PROVIDED ENTRIES:

■ ■ ■

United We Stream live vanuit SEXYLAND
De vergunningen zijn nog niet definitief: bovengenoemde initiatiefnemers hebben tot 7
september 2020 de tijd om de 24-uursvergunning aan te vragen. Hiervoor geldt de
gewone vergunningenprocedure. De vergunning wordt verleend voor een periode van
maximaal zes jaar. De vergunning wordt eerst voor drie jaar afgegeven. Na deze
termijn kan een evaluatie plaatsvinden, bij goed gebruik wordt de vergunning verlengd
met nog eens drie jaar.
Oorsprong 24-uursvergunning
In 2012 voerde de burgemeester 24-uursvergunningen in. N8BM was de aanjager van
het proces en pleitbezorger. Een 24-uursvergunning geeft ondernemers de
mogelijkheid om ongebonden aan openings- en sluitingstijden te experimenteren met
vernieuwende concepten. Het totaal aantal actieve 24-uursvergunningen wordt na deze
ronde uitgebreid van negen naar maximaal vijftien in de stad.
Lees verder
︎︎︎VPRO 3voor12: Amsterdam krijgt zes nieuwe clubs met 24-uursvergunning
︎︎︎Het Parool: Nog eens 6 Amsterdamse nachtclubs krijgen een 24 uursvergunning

■ ■ ■

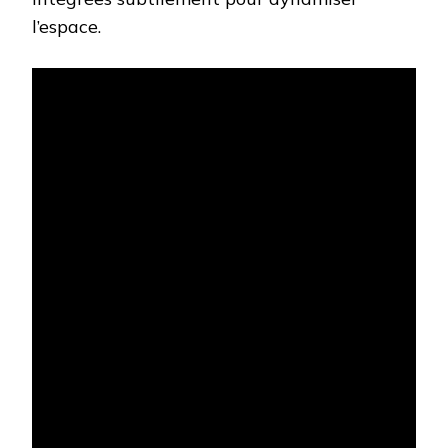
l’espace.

■ ■ ■

ABOUT THIS EXERCISE:
Search the entries for lines with the string "eens", then report their number alone.

WORKED SOLUTION:
2